Selon Le Soir du 9 janvier, la fédération des notaires de Belgique aurait recensé 4.984 opérations de réduction de capital entre le 1er août 2017 et le 31 décembre 2017. Soit 12 fois plus que l'année précédente. Cette flambée de réductions de capital n'est guère étonnante. Les contribuables ont anticipé l'entrée en vigueur de l'une des mesures phares de l'accord gouvernemental de l'été 2017 : la requalification (partielle) d'une réduction de capital en dividende.

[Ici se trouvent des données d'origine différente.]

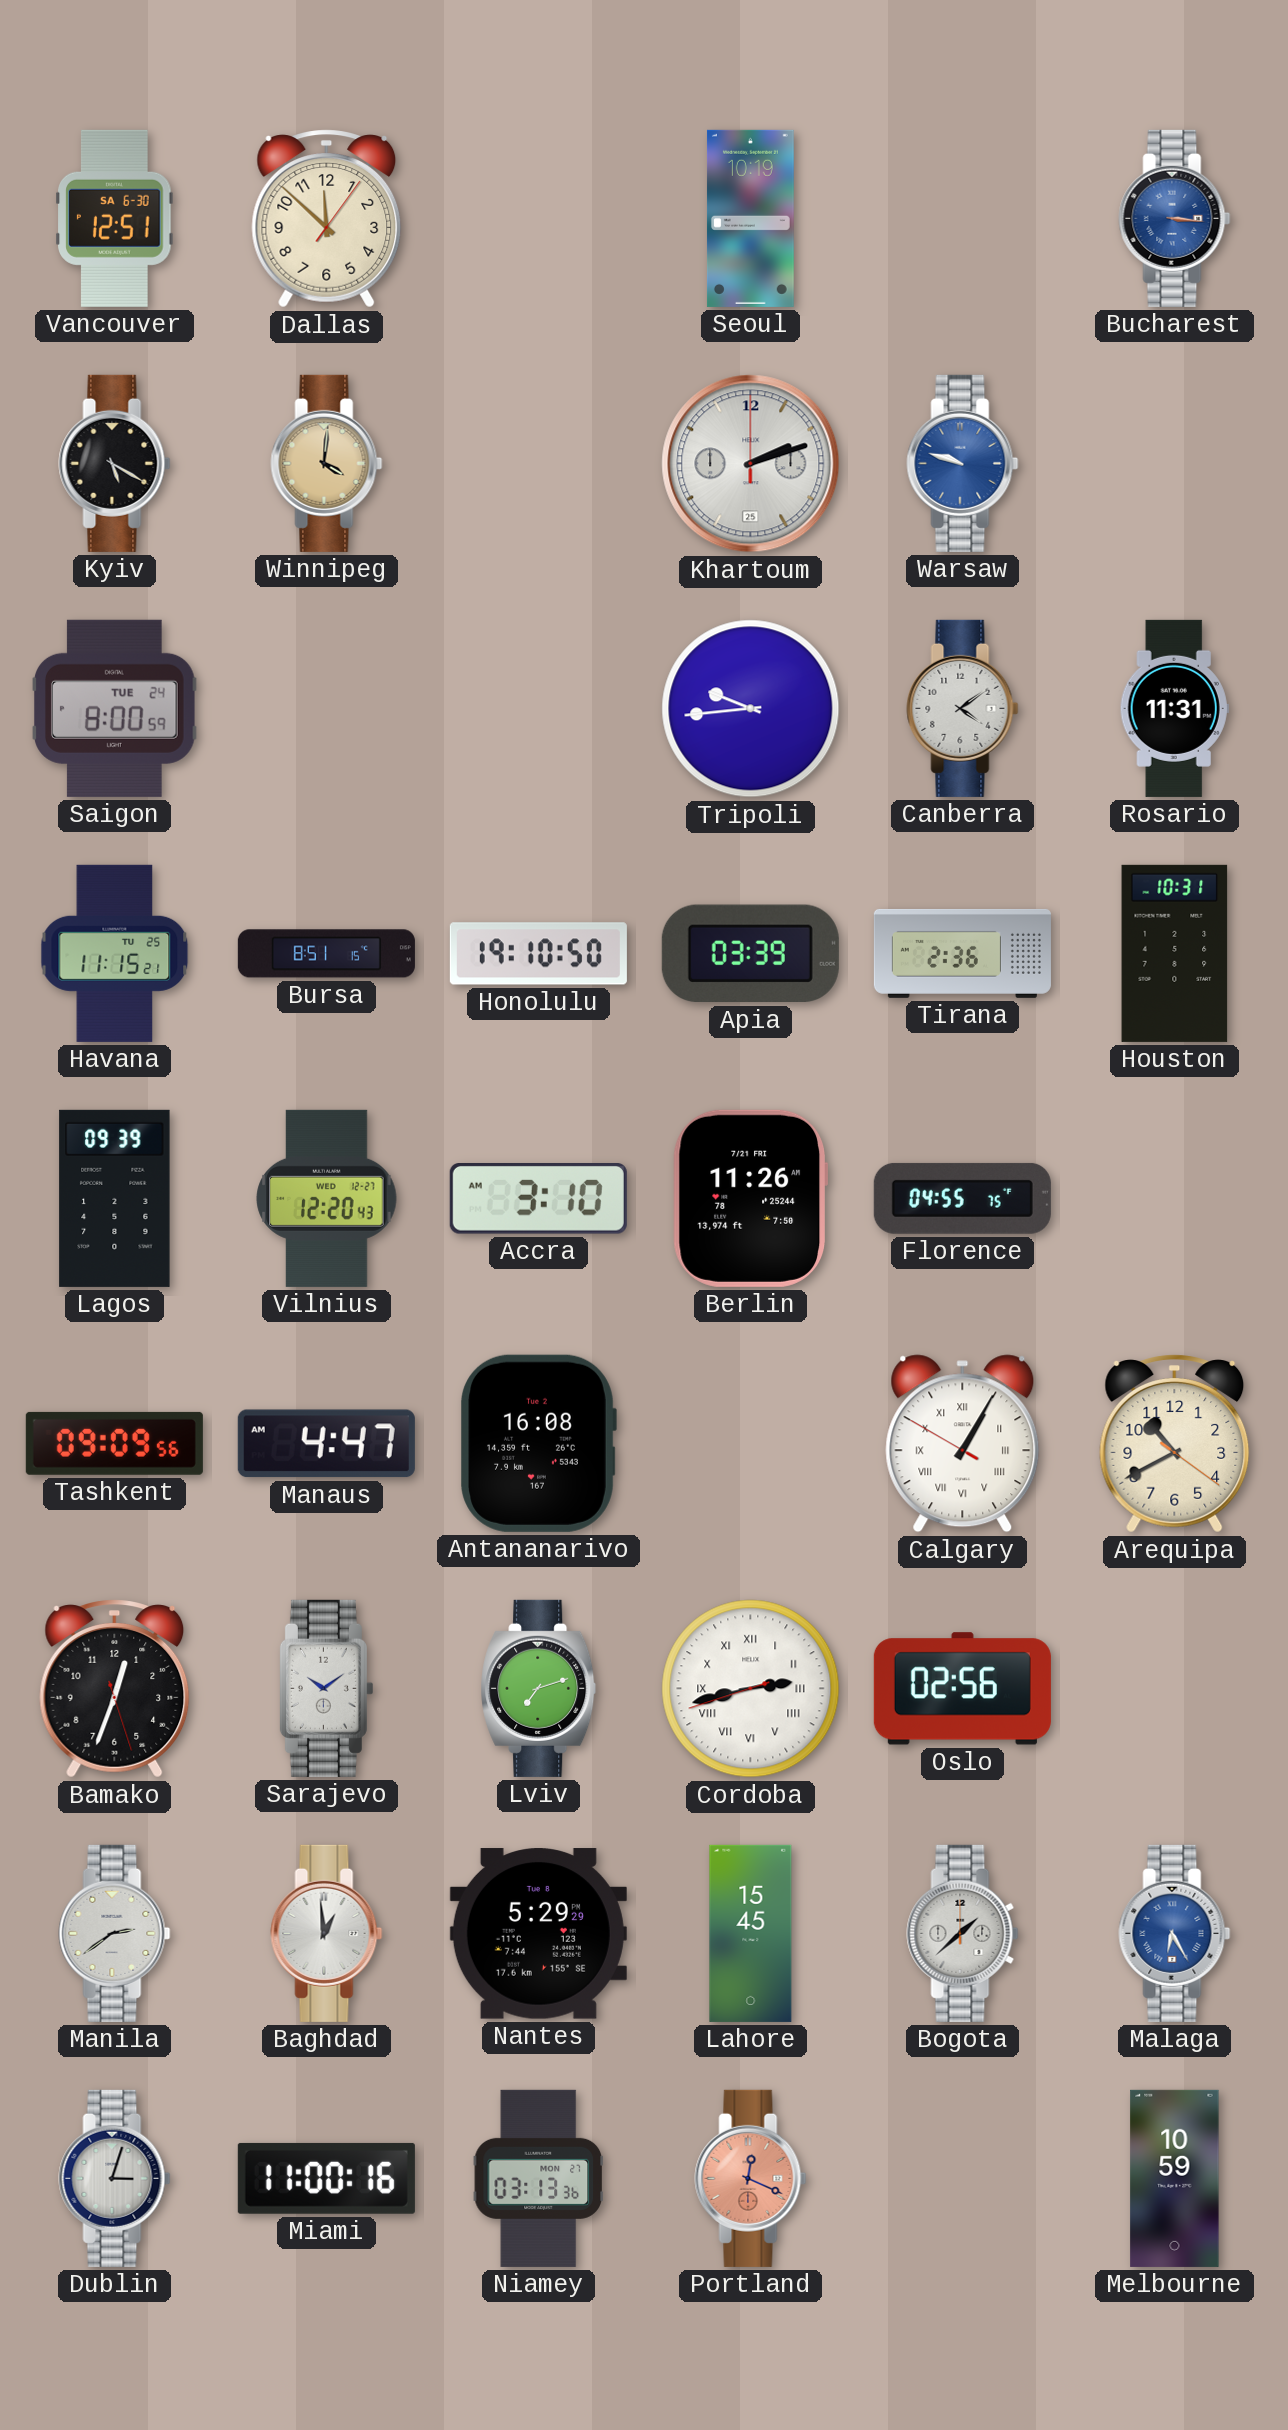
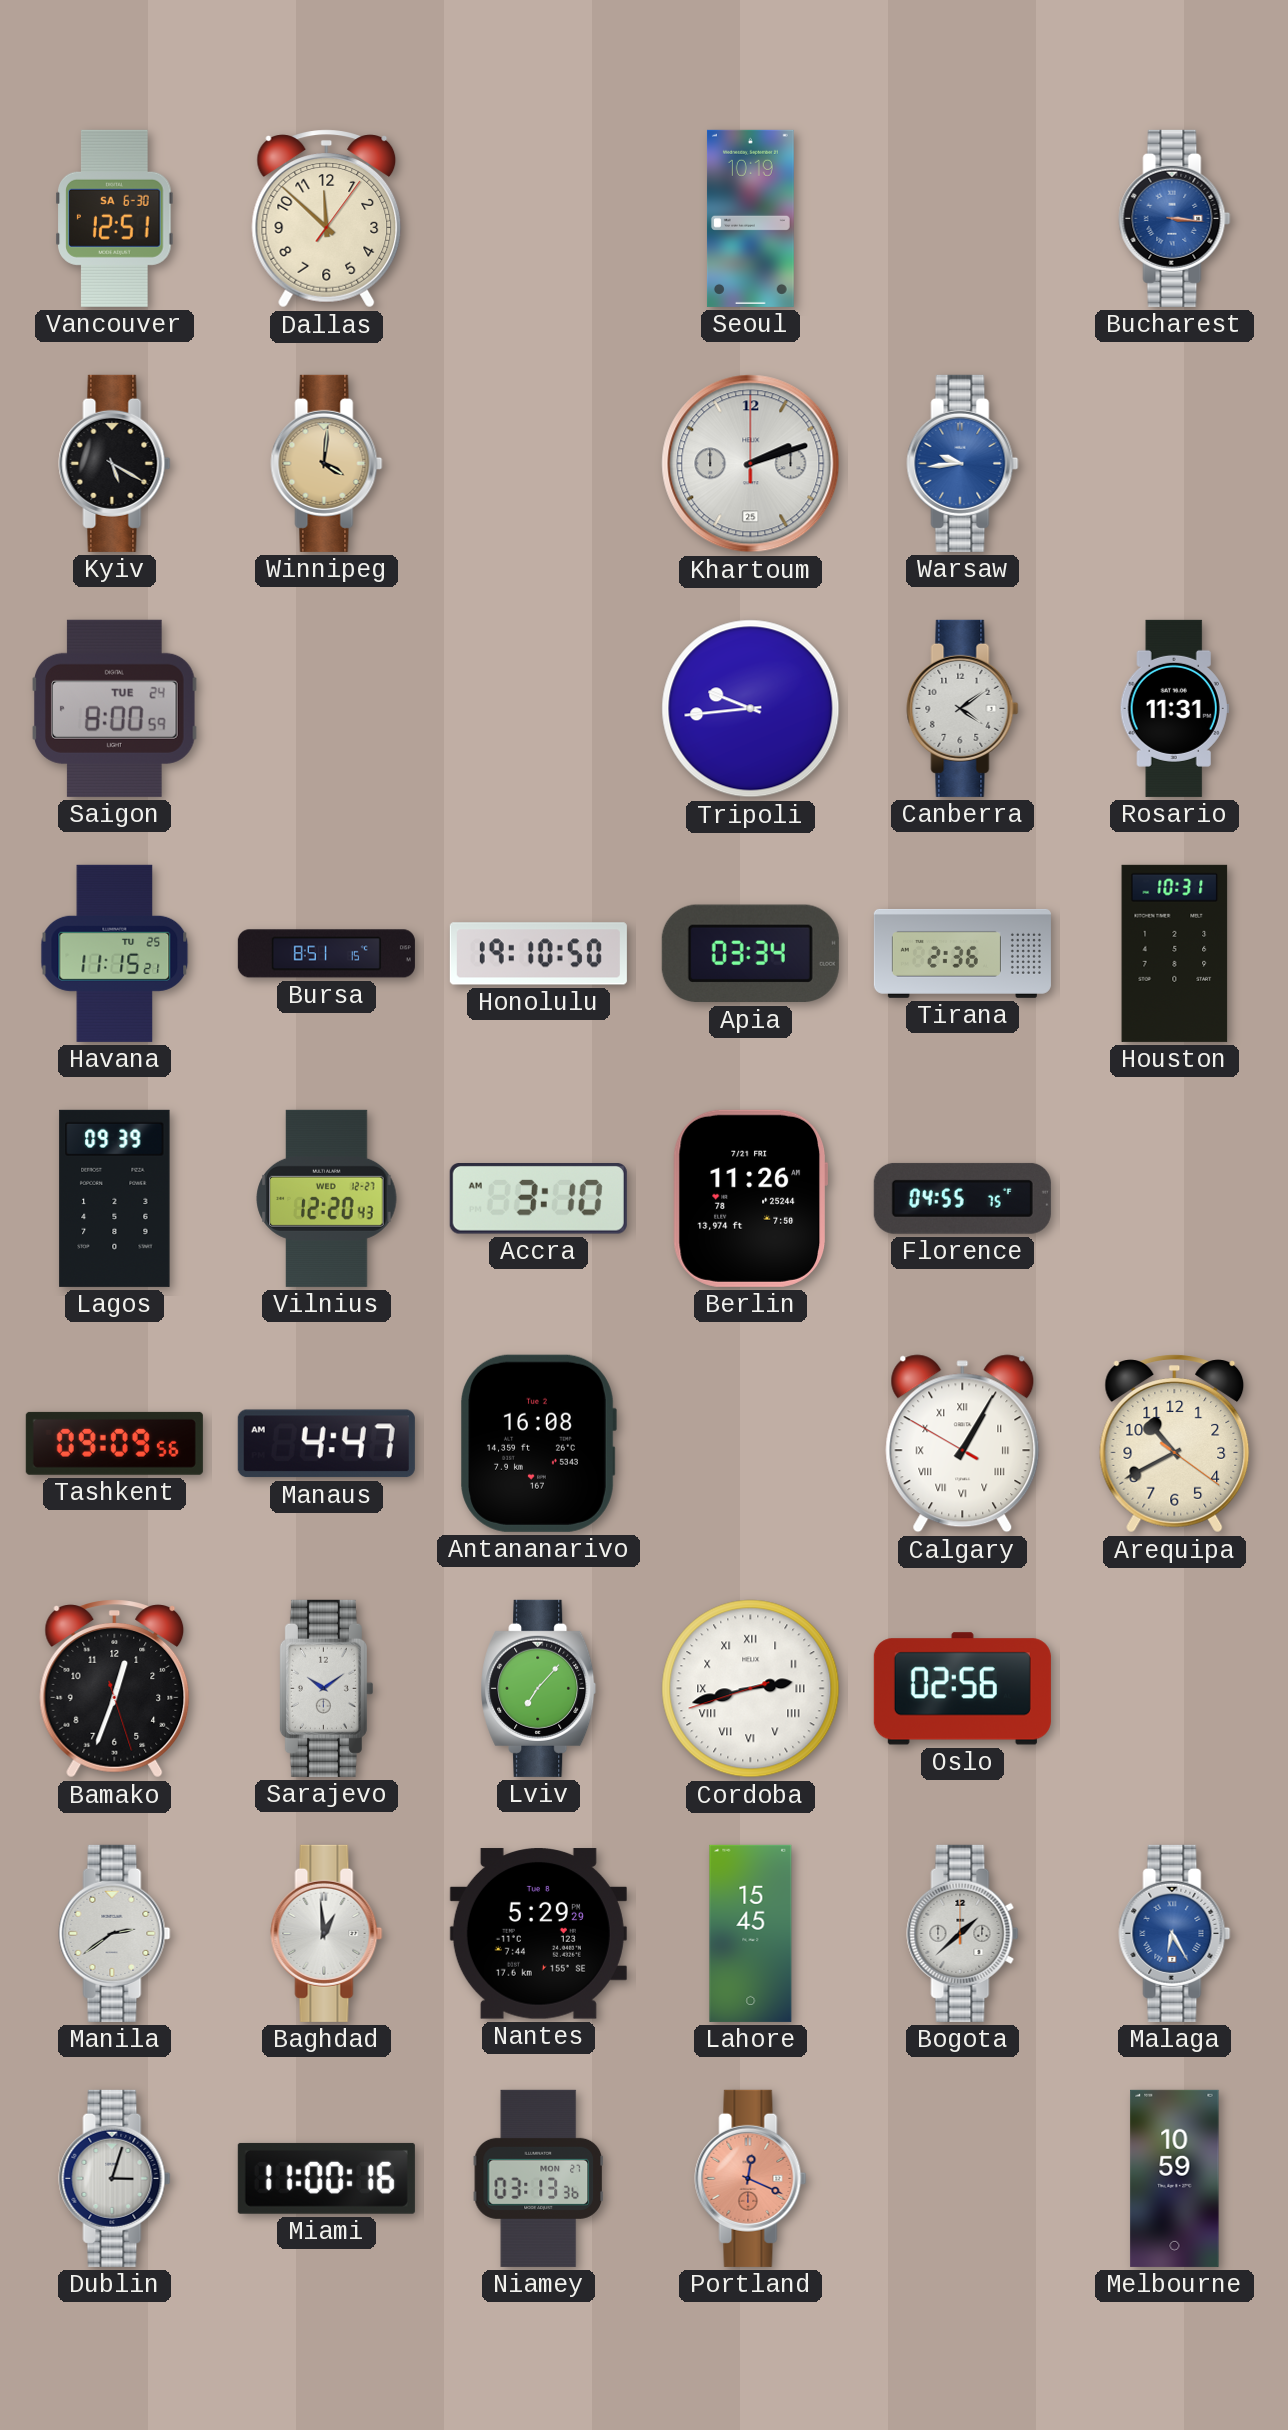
Warsaw: 9:48 -> 9:44
Apia: 03:39 -> 03:34
Lviv: 7:12 -> 7:07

1. Le gouvernement tire à boulets rouges sur les réductions de capital
Le gouvernement a décidé de tirer à boulets rouges sur les réductions de capital. Le nouveau dispositif, qui a été adopté par la loi portant la réforme de l'impôt des sociétés du 25 décembre 2017, est relativement complexe. En bref, il consiste à requalifier une partie de la réduction de capital libéré en distribution de dividende, soumise au précompte mobilier (au taux de 30%). La quote-part de la réduction de capital requalifiée en distribution de dividende sera déterminée en fonction d'une règle de prorata. Sa mise en oeuvre est illustrée dans l'exemple ci-dessous. En bref, au plus la société a accumulé des réserves taxées (par rapport au montant du capital libéré), au plus le montant de la réduction de capital requalifié en dividende (taxable) sera élevé.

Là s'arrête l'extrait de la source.